Dr. Xu LI
Accounting and Law
HKU-PKU EMBA Programme Director
Associate Professor

3917 4179

KK 1206

Academic & Professional Qualification

  •  BBA, University of International Business and Economics (China)
  •  MS in Finance, Boston College (U.S.A.)
  •  PH.D., Massachusetts of Institute of Technology (U.S.A.)


Dr. Li, Xu is an associate professor of accounting. He obtained his Bachelor’s degree in International Business Administration from University of International Business and Economics, the Master’s degree in Finance from Boston College, and the PhD degree in accounting from Massachusetts Institute of Technology. Prior to joining University of Hong Kong, Dr. Li worked in University of Texas at Dallas and Lehigh University.

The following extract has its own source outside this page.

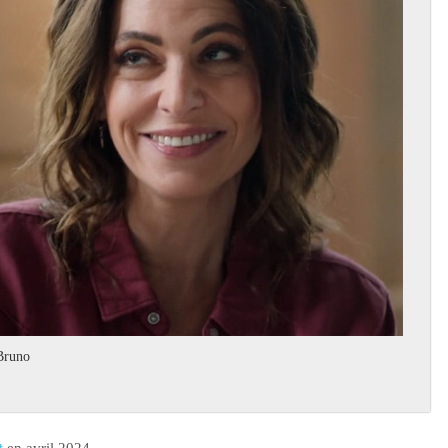
 Bruno
t
en avril 2024 .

Dr. Li’s teaching interests include financial accounting, and financial statement analysis. He has taught various courses, such as Introduction to Financial Accounting, Financial Statement Analysis, Accounting for Business Decisions, and Business Valuation at both undergraduate and graduate levels.

Research Interest

Dr. Li’s research interests include the capital market’s reaction on accounting information, the role of information intermediaries, insider trading and information asymmetry, as well as characteristics and impact of firms’ disclosure to the investment community.

Selected Publications

  • “The Market Response to Insider Sales of Restricted Stock Versu Unrestricted Stock” Coauthored with Laurel Franzen, Oktay Urcan and Mark Vargus, Journal of Financial Research, vol. XXXVII No. 1,  99–118,  Spring 2014
  • “Can Strong Boards and Trading Their Own Firm’s Stock Help CEOs Make Better Decisions? Evidence from Acquisitions by Overconfident CEOs” Coauthored with Adam Kolasinski, Journal of Financial and Quantitative Analysis, vol. 48(4), 1173-1206, August 2013
  • “The Effect of Sarbanes-Oxley on the Timely Disclosure of Restricted Stock Trading” Coauthored with Laurel Franzen, and Mark Vargus, Research in Accounting Regulation, vol. 25, 47-52, April 2013
  • “Can Government Policies Induce Earnings Management Behavior? Evidence from Chinese Public Listed Firms” Coauthored with Nan Hu, Ling Liu, Baolei Qi, and Gaoling Tian, Journal of International Financial Management and Accounting, vol. 23,187-207, Autumn 2012
  • “Regulation FD, Accounting Restatements and Transient Institutional Investors’ Trading Behavior” Coauthored with Suresh Radhakrishnan, Haeyoung Shin, and Jin Zhang, Journal of Accounting and Public Policy, vol. 30, 298-326, July-August 2011
  • “Behavioral Theories and the Pricing of IPOs’ Discretionary Current Accruals” Review of Quantitative Finance and Accounting, vol. 37, 87-104, July 2011
  • “Are Corporate Managers Savvy About Their Stock Price? Evidence from Insider Trading after Earnings Announcements” Coauthored with Adam Kolasinski, Journal of Accounting and Public Policy, vol. 29, 27-44, January-February 2010
  • “The Effect of Disclosures by Management, Analysts, and Business Press On the Equity Cost of Capital: A Study Using Content Analysis” Coauthored with S.P. Kothari and James Short, The Accounting Review, vol. 84, 1639-1670, September 2009
  • “Characteristics of a Firm’s Information Environment and the Information Asymmetry between Insiders and Outsiders.” Coauthored with Richard Frankel, Journal of Accounting and Economics, vol. 37, 229-259, June 2004

Service to the University/Community

Dr. Li serve as ad-hoc referees for various accounting and finance journals in the academic community. He has also served as dissertation committee members for PhD students. At University of Hong Kong, Dr. Li is member of IT committee in the School of Business and he frequently contributes to the interviewing services for the admission of undergraduate and graduate students.

Recent Publications

Does Change in the Information Environment Affect Financing Choices?

Using brokerage mergers and closures as natural experiments, we examine how exogenous changes in the information environment affect a firm’s financing choice. Our difference-in-differences approach shows that exogenous increases in information asymmetry lead firms to substitute away from equity and public debt toward bank debt. Firms with higher risk tend to substitute equity for bank debt, and firms with lower risk tend to substitute bonds for bank debt. The effect of the change in the information environment on a firm’s financing choice is more pronounced for firms with worse information environments, such as those with few initial analysts and younger firms. We demonstrate that the mechanism of the change is through a reduction of the issuance of equity and bonds but with an increase of the issuance of bank loans. Further analysis reveals that such firms tend to reduce long-term borrowing, reduce their issuance of subordinated debt, and increase their revolving credit lines.